When deleting a virtual index, the corresponding Elasticsearch index will not be removed.

Type conversion

The plugin converts JDBC types to their closest Elasticsearch equivalent:

String types are handled as keyword fields.
Boolean types are handled as boolean fields.
Date and timestamp are handled as date fields.
Integer types are handled as long fields.
Floating point types are handled as double fields.

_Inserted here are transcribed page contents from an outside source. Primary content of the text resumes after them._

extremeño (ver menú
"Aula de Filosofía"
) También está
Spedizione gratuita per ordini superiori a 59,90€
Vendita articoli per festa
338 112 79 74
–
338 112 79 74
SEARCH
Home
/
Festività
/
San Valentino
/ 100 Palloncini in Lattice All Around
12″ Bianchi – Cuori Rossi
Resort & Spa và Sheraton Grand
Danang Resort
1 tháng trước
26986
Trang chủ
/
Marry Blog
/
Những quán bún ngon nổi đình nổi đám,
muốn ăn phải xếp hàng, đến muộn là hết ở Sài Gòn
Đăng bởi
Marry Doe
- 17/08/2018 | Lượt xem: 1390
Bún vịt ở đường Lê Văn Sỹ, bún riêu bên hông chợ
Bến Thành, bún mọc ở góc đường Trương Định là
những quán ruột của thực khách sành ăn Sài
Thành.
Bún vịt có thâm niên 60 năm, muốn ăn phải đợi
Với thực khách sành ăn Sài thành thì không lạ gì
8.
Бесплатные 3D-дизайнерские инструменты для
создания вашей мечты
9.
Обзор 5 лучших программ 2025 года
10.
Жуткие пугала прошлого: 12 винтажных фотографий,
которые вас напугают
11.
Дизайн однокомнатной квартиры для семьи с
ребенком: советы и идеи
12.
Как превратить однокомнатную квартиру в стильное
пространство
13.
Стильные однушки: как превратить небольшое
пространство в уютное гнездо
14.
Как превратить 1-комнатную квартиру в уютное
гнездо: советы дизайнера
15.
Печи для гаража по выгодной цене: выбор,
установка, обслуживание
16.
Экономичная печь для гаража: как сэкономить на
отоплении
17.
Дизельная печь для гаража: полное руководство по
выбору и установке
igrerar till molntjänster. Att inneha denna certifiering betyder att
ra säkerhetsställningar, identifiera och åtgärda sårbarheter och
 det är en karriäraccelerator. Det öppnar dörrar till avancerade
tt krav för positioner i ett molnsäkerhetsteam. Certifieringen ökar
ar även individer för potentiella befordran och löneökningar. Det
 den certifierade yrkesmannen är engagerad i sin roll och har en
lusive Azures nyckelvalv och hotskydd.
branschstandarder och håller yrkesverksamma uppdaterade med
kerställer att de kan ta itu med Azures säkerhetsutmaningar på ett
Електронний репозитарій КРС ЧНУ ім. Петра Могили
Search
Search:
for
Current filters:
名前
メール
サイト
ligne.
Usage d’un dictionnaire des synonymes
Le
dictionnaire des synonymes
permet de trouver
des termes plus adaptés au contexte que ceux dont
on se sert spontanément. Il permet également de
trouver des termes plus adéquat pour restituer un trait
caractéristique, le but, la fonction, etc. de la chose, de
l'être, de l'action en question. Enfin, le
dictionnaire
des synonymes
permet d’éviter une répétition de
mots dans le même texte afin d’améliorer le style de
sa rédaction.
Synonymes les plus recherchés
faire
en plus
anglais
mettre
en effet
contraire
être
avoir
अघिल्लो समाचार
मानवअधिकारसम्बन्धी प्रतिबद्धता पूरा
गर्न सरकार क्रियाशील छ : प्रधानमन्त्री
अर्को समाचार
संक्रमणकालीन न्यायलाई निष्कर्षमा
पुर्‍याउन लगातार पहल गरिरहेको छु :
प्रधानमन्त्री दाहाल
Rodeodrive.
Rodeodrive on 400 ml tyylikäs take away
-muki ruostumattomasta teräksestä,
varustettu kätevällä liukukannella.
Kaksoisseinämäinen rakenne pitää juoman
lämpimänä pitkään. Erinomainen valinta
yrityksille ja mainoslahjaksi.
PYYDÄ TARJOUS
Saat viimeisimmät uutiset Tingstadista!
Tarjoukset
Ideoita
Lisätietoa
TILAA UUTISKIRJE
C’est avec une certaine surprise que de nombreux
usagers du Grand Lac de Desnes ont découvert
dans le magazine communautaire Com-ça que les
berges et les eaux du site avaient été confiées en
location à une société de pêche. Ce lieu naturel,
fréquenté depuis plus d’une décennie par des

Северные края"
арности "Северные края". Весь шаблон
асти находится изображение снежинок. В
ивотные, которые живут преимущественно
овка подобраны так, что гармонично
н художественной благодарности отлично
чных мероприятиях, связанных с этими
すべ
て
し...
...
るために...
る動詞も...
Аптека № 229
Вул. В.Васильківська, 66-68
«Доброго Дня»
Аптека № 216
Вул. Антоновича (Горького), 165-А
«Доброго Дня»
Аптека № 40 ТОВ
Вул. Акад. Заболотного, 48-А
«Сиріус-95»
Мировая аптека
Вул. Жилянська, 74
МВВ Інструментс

Complex JDBC types which are not recognized by the plugin are skipped during query processing and resultset fetching.

Supported search queries

The plugin supports the following queries:

match_all
term
terms
range
exists
prefix
wildcard
ids
bool

At this time the plugin provides no support for datasource specific full text search functions, so all these queries will work as if they were issued against keyword fields.

Supported aggregations

Currently the plugin provides support for the following aggregations:

Metric:

Average
Cardinality
Max
Min
Sum

Bucket:

Date histogram
Histogram
Date range
Range
Terms
Filters

Only terms aggregations can be nested inside a parent bucket aggregation.

Known Limitations

Cross backend join currently supports only integer keys.
Cross backend support has very different scalability according to the direction of the Join, a join which involves sending IDs to a remote system will be possibly hundreds of times less scalable (e.g. thousands vs millions) to one where the keys are fetched from a remote system.
Only terms aggregations can be nested inside a parent bucket aggregation.
The missing parameter in bucket aggregations is not supported.
Scripted fields are not supported.
When issuing queries containing string comparisons, the plugin does not force a specific collation, if a table behind a virtual indices uses a case insensitive collation, string comparisons will be case insensitive.
Wildcards on virtual index names are not supported by any API; a wildcard search will silently ignore virtual indices.
Currently cross cluster searches on virtual indices are not supported.

Troubleshooting

Cannot reconnect to datasource by hostname after DNS update

When the Java security manager is enabled, the JVM will cache name resolutions indefinitely; if the system you’re connecting to uses round-robin DNS or the IP address of the system changes frequently, you will need to modify the following Java Security Policy properties:

networkaddress.cache.ttl: the number of seconds to cache a successful DNS lookup. Defaults to -1 (forever).
networkaddress.cache.negative.ttl: the number of seconds to cache an unsuccessful DNS lookup. Defaults to 10, set to 0 to avoid caching.